> [Work instruction] The records that follow are to be repeated without alteration.

> [Excerpted data]
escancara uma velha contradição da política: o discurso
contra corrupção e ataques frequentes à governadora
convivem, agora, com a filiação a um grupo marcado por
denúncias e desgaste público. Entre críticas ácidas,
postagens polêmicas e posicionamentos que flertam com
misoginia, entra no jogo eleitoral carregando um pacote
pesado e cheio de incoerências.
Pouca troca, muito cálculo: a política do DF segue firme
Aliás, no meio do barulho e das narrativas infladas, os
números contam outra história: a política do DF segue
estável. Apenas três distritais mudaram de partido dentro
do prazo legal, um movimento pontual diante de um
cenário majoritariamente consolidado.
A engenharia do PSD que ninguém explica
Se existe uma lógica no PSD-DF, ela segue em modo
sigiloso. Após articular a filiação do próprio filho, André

> [Task result]
escancara uma velha contradição da política: o discurso
contra corrupção e ataques frequentes à governadora
convivem, agora, com a filiação a um grupo marcado por
denúncias e desgaste público. Entre críticas ácidas,
postagens polêmicas e posicionamentos que flertam com
misoginia, entra no jogo eleitoral carregando um pacote
pesado e cheio de incoerências.
Pouca troca, muito cálculo: a política do DF segue firme
Aliás, no meio do barulho e das narrativas infladas, os
números contam outra história: a política do DF segue
estável. Apenas três distritais mudaram de partido dentro
do prazo legal, um movimento pontual diante de um
cenário majoritariamente consolidado.
A engenharia do PSD que ninguém explica
Se existe uma lógica no PSD-DF, ela segue em modo
sigiloso. Após articular a filiação do próprio filho, André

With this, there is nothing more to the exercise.